Party Brands and Candidate Communication
Perhaps the chief motivating assumption behind party-centered
theories of congressional lawmaking is that legislative parties grew out of
a need to serve members’ electoral goals. One of the core arguments
advanced by proponents of such theories is that the party label is a
collective good which provides members of Congress with a low-cost
means of signaling their preferences to the electorate (Groeling 2010,
21–22; Kiewiet and McCubbins 1991, 39–42; Snyder and Ting 2002,
91). In this way, party labels function as brands, providing voters with an
eff‌icient source of information about a party’s policies and performance.
Among the most outspoken critics of party government theories is
Keith Krehbiel, who has argued that, far from being a “treasured brand
name,” the party label is a “bad luck charm” from which legislators
attempt to distance themselves on the campaign trail (1998, 223; see also
Erikson, MacKuen, and Stimson 2002, 23; Groeling 2010, 17). It is not
altogether clear, however, that party government theories, such as those
forwarded by Cox and McCubbins (1993, 2005), necessitate that legis-
lators always cleave to their party label on the campaign trail.
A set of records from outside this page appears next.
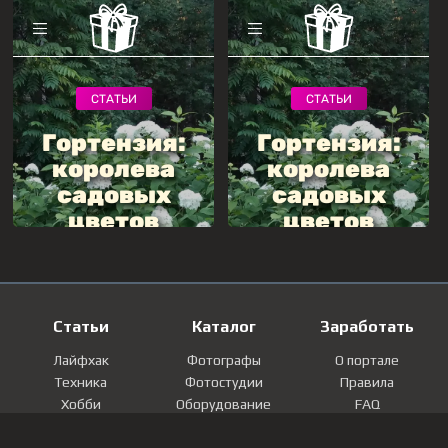
Статьи
Каталог
Заработать
Лайфхак
Фотографы
О портале
Техника
Фотостудии
Правила
Хобби
Оборудование
FAQ
Лайфстайл
Локации
Контакты
Мнение
Фотографии
Регистрация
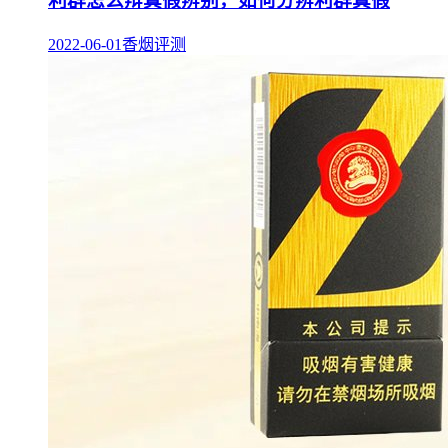
利群怎么辩真假辨别，如何分辨利群真假
2022-06-01
香烟评测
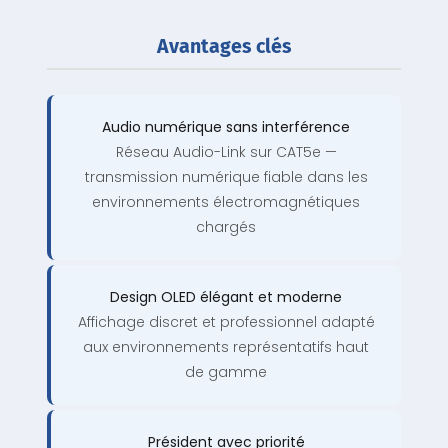
Avantages clés
Audio numérique sans interférence
Réseau Audio-Link sur CAT5e —
transmission numérique fiable dans les
environnements électromagnétiques
chargés
Design OLED élégant et moderne
Affichage discret et professionnel adapté
aux environnements représentatifs haut
de gamme
Président avec priorité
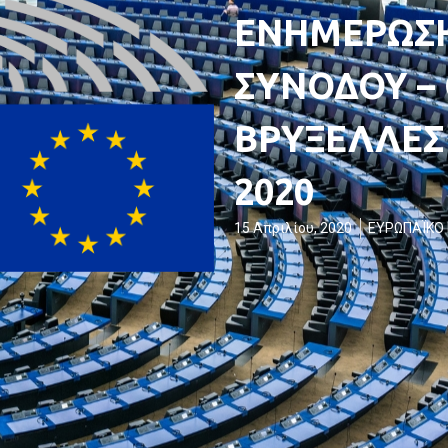
ΕΝΗΜΕΡΩΣΗ
ΣΥΝΟΔΟΥ –
ΒΡΥΞΕΛΛΕΣ 
2020
15 Απριλίου, 2020
ΕΥΡΩΠΑΪΚΟ 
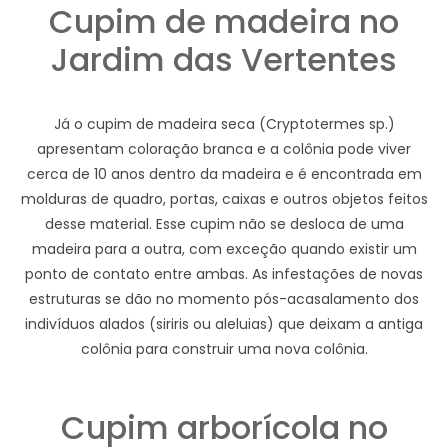
Cupim de madeira no
Jardim das Vertentes
Já o cupim de madeira seca (Cryptotermes sp.)
apresentam coloração branca e a colônia pode viver
cerca de 10 anos dentro da madeira e é encontrada em
molduras de quadro, portas, caixas e outros objetos feitos
desse material. Esse cupim não se desloca de uma
madeira para a outra, com exceção quando existir um
ponto de contato entre ambas. As infestações de novas
estruturas se dão no momento pós-acasalamento dos
indivíduos alados (siriris ou aleluias) que deixam a antiga
colônia para construir uma nova colônia.
Cupim arborícola no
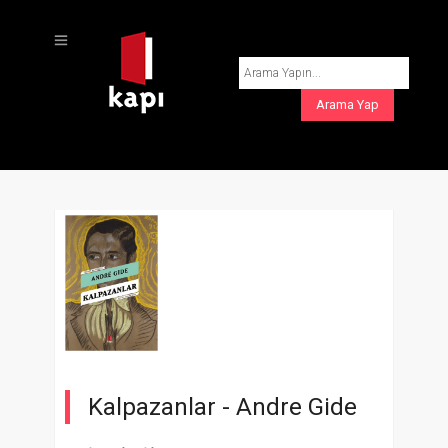
Kalpazanlar -
Andre Gide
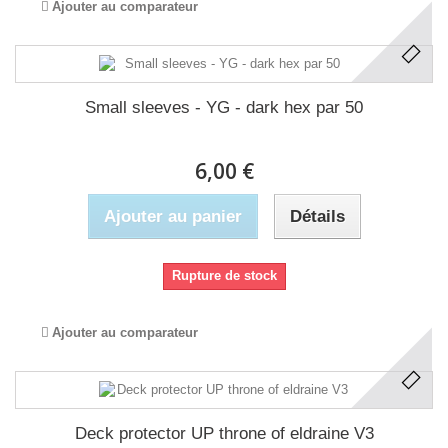
Ajouter au comparateur
Small sleeves - YG - dark hex par 50
6,00 €
Ajouter au panier
Détails
Rupture de stock
Ajouter au comparateur
Deck protector UP throne of eldraine V3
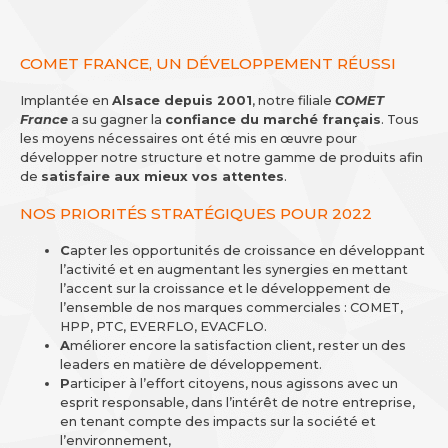
COMET FRANCE, UN DÉVELOPPEMENT RÉUSSI
Implantée en
Alsace depuis 2001
, notre filiale
COMET
France
a su gagner la
confiance du marché français
. Tous
les moyens nécessaires ont été mis en œuvre pour
développer notre structure et notre gamme de produits afin
de
satisfaire aux mieux vos attentes
.
NOS PRIORITÉS STRATÉGIQUES POUR 2022
C
apter les opportunités de croissance en développant
l’activité et en augmentant les synergies en mettant
l’accent sur la croissance et le développement de
l’ensemble de nos marques commerciales : COMET,
HPP, PTC, EVERFLO, EVACFLO.
A
méliorer encore la satisfaction client, rester un des
leaders en matière de développement.
P
articiper à l’effort citoyens, nous agissons avec un
esprit responsable, dans l’intérêt de notre entreprise,
en tenant compte des impacts sur la société et
l’environnement,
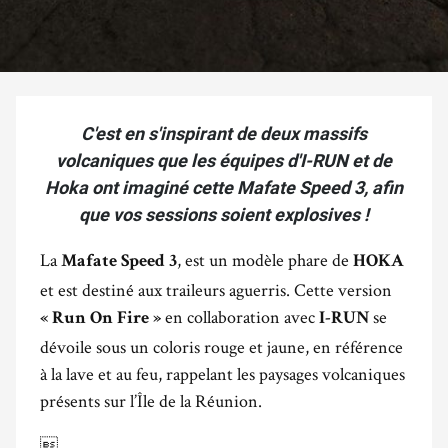
C'est en s'inspirant de deux massifs
volcaniques que les équipes d'I-RUN et de
Hoka ont imaginé cette Mafate Speed 3, afin
que vos sessions soient explosives !
La
, est un modèle phare de
Mafate Speed 3
HOKA
et est destiné aux traileurs aguerris. Cette version
en collaboration avec
se
« Run On Fire »
I-RUN
dévoile sous un coloris rouge et jaune, en référence
à la lave et au feu, rappelant les paysages volcaniques
présents sur l’Île de la Réunion.

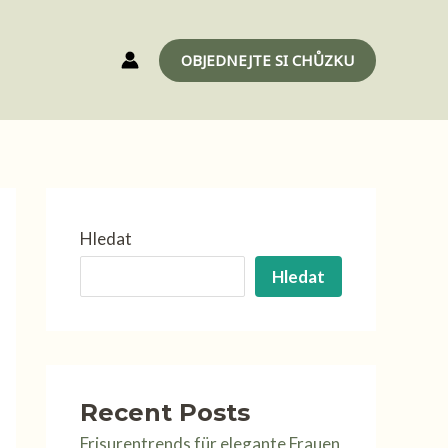
OBJEDNEJTE SI CHŮZKU
Hledat
Hledat
Recent Posts
Frisurentrends für elegante Frauen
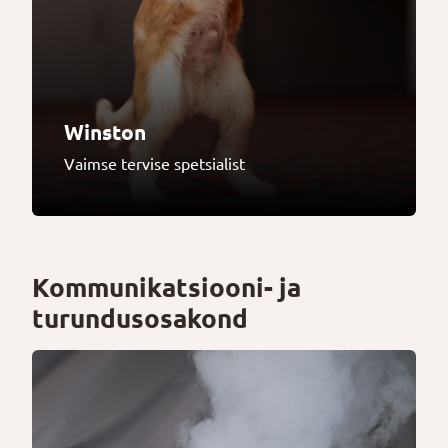
Winston
Vaimse tervise spetsialist
Kommunikatsiooni- ja
turundusosakond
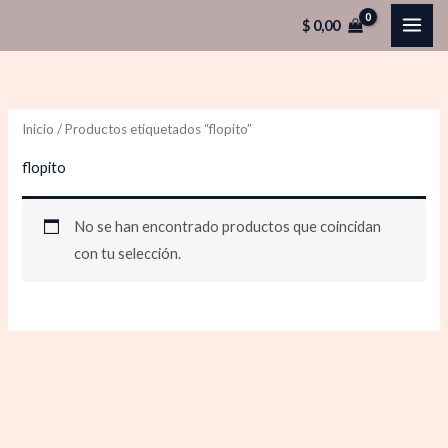
Ir
$
0,00
al
contenido
Inicio
/ Productos etiquetados “flopito”
flopito
No se han encontrado productos que coincidan
con tu selección.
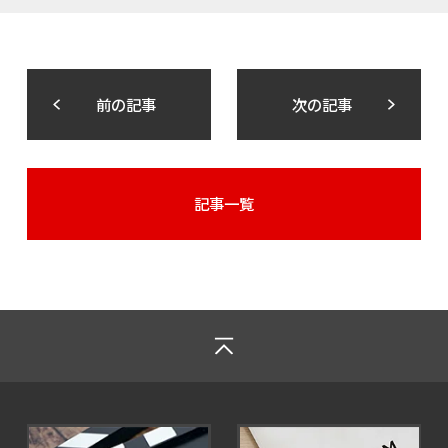
前の記事
次の記事
記事一覧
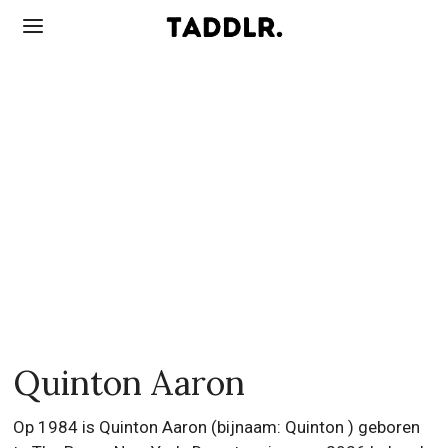
Quinton Aaron
Op 1984 is Quinton Aaron (bijnaam: Quinton ) geboren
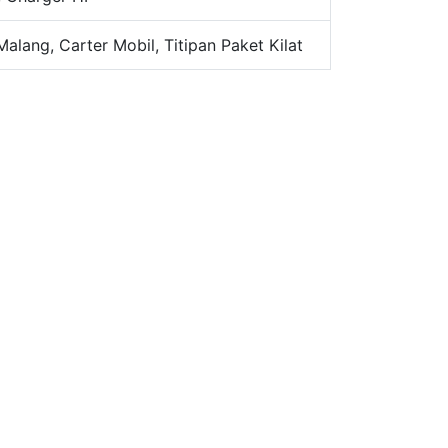
Malang, Carter Mobil, Titipan Paket Kilat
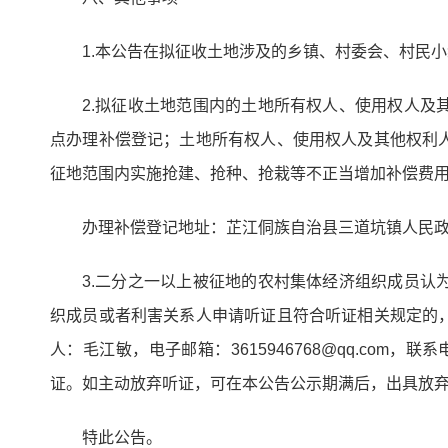
1.本公告在拟征收土地涉及的乡镇、村委会、村民小组
2.拟征收土地范围内的土地所有权人、使用权人
点办理补偿登记；土地所有权人、使用权人及其他权利
征地范围内实施抢建、抢种、抢栽等不正当增加补偿费
办理补偿登记地址：芷江侗族自治县三道坑镇人民政府自
3.二分之一以上被征地的农村集体经济组织成员
织成员或者利害关系人申请听证且符合听证相关规定的
人：毛江敏，电子邮箱：3615946768@qq.com
证。如主动放弃听证，可在本公告公示期满后，出具放
特此公告。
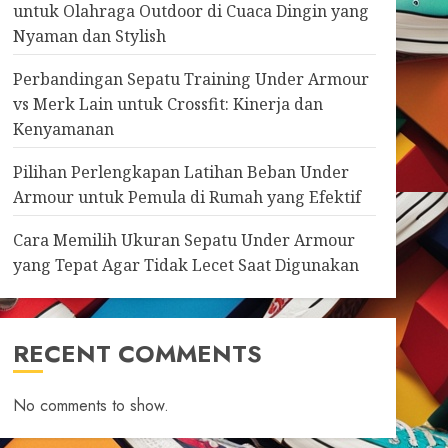
untuk Olahraga Outdoor di Cuaca Dingin yang
Nyaman dan Stylish
Perbandingan Sepatu Training Under Armour
vs Merk Lain untuk Crossfit: Kinerja dan
Kenyamanan
Pilihan Perlengkapan Latihan Beban Under
Armour untuk Pemula di Rumah yang Efektif
Cara Memilih Ukuran Sepatu Under Armour
yang Tepat Agar Tidak Lecet Saat Digunakan
RECENT COMMENTS
No comments to show.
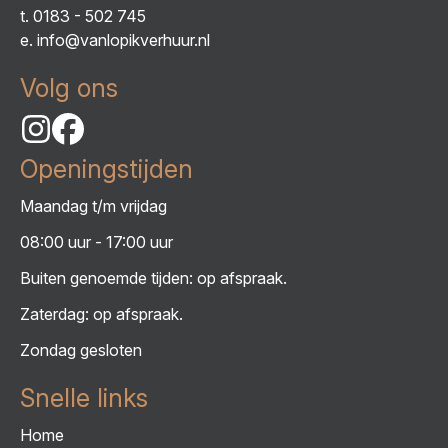
t.
0183 - 502 745
e.
info@vanlopikverhuur.nl
Volg ons
Openingstijden
Maandag t/m vrijdag
08:00 uur - 17:00 uur
Buiten genoemde tijden: op afspraak.
Zaterdag: op afspraak.
Zondag gesloten
Snelle links
Home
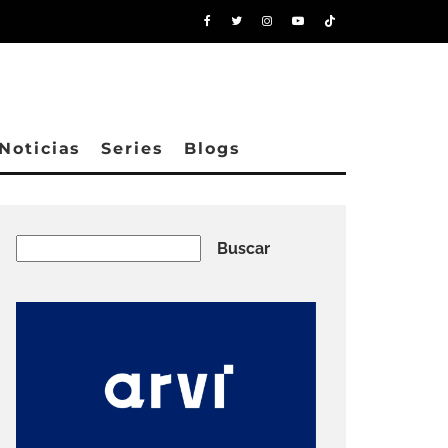
Noticias
Series
Blogs
Buscar
Buscar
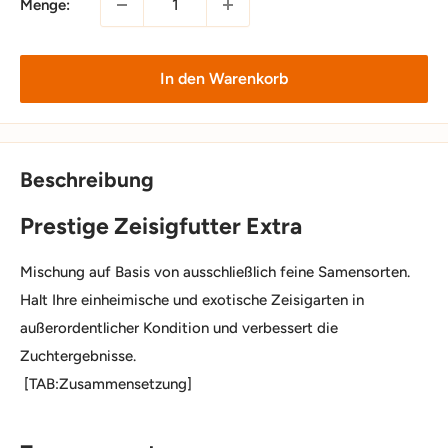
Menge:
In den Warenkorb
Beschreibung
Prestige Zeisigfutter Extra
Mischung auf Basis von ausschließlich feine Samensorten.
Halt Ihre einheimische und exotische Zeisigarten in
außerordentlicher Kondition und verbessert die
Zuchtergebnisse.
[TAB:Zusammensetzung]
While
candidates concern themselves with the strength of their party’s brand
name heading into the elections, much as they might the state of the
national economy, party reputations likely exert a direct effect on the vote
regardless of whether individual candidates draw attention to their par-
tisan aff‌iliation on the campaign trail (see Cox and McCubbins 1993,
113; McGhee 2008, 734).
National forces, such as the state of the economy or the parties’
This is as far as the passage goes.